WORK TASK:
Find the string "processing" in the entries and copy each line that has it.

*** Begin section ***

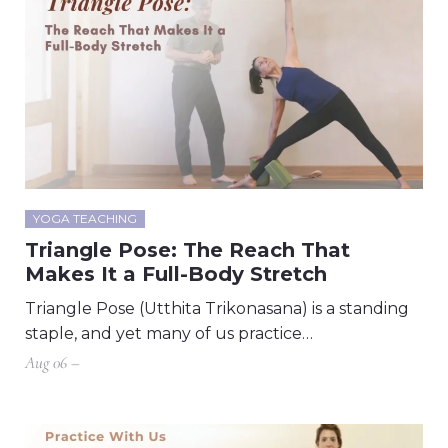
YOGA TEACHING
Triangle Pose: The Reach That
Makes It a Full-Body Stretch
Triangle Pose (Utthita Trikonasana) is a standing
staple, and yet many of us practice…
Aug 06 –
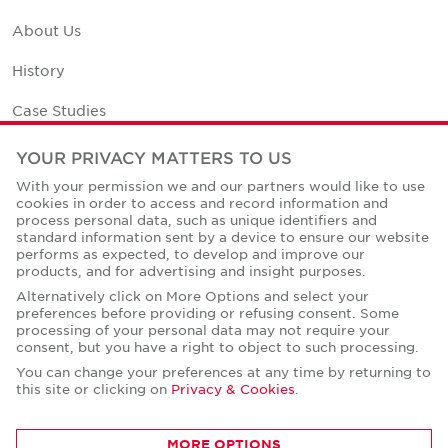
About Us
History
Case Studies
Office Space Calculator
YOUR PRIVACY MATTERS TO US
With your permission we and our partners would like to use
Careers
cookies in order to access and record information and
process personal data, such as unique identifiers and
Contact Us
standard information sent by a device to ensure our website
performs as expected, to develop and improve our
Office Locations
products, and for advertising and insight purposes.
Alternatively click on More Options and select your
Corporate Social Responsibility
preferences before providing or refusing consent. Some
processing of your personal data may not require your
consent, but you have a right to object to such processing.
You can change your preferences at any time by returning to
this site or clicking on
Privacy & Cookies
.
Privacy Policies
MORE OPTIONS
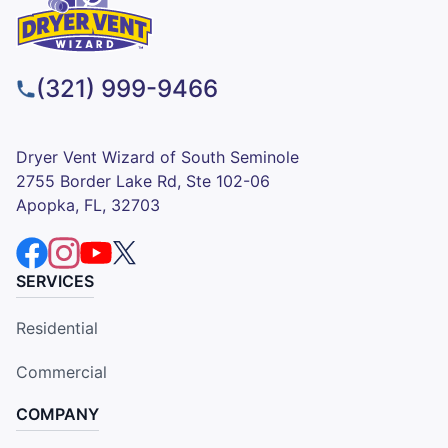
(321) 999-9466
Dryer Vent Wizard of South Seminole
2755 Border Lake Rd, Ste 102-06
Apopka, FL, 32703
SERVICES
Residential
Commercial
COMPANY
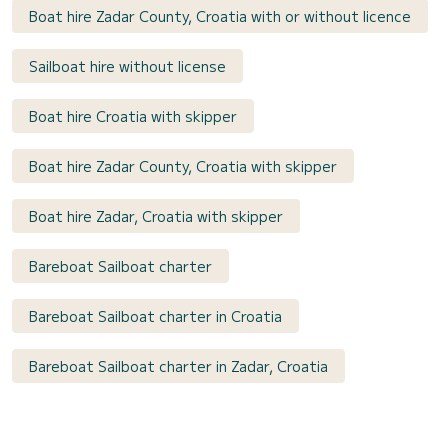
Boat hire Zadar County, Croatia with or without licence
Sailboat hire without license
Boat hire Croatia with skipper
Boat hire Zadar County, Croatia with skipper
Boat hire Zadar, Croatia with skipper
Bareboat Sailboat charter
Bareboat Sailboat charter in Croatia
Bareboat Sailboat charter in Zadar, Croatia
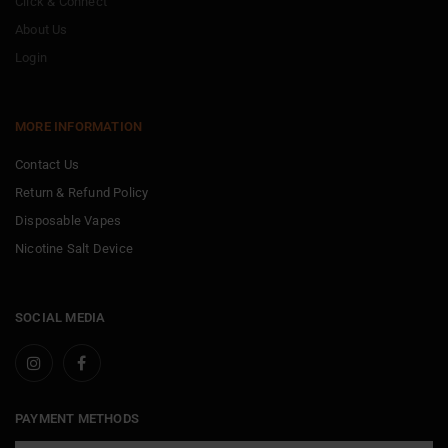
Click & Connect
About Us
Login
MORE INFORMATION
Contact Us
Return & Refund Policy
Disposable Vapes
Nicotine Salt Device
SOCIAL MEDIA
PAYMENT METHODS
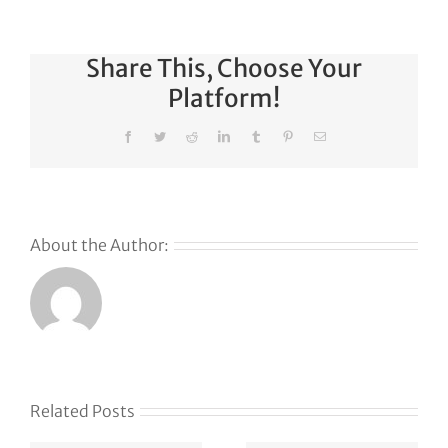
Share This, Choose Your
Platform!
Facebook
Twitter
Reddit
LinkedIn
Tumblr
Pinterest
Email
About the Author:
Related Posts
e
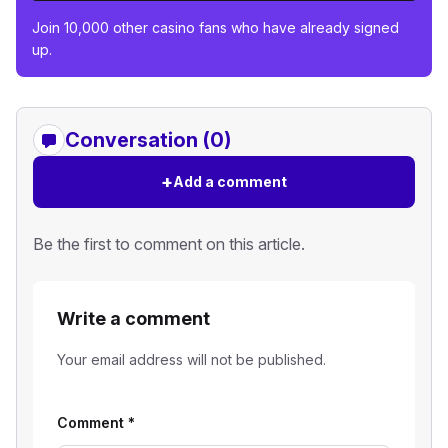
Join 10,000 other casino fans who have already signed
up.
Conversation (0)
+
Add a comment
Be the first to comment on this article.
Write a comment
Your email address will not be published.
Comment
*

*** End section ***

OUTPUT OF THE TASK:
processing of your personal data may not require your
consent, but you have a right to object to such processing.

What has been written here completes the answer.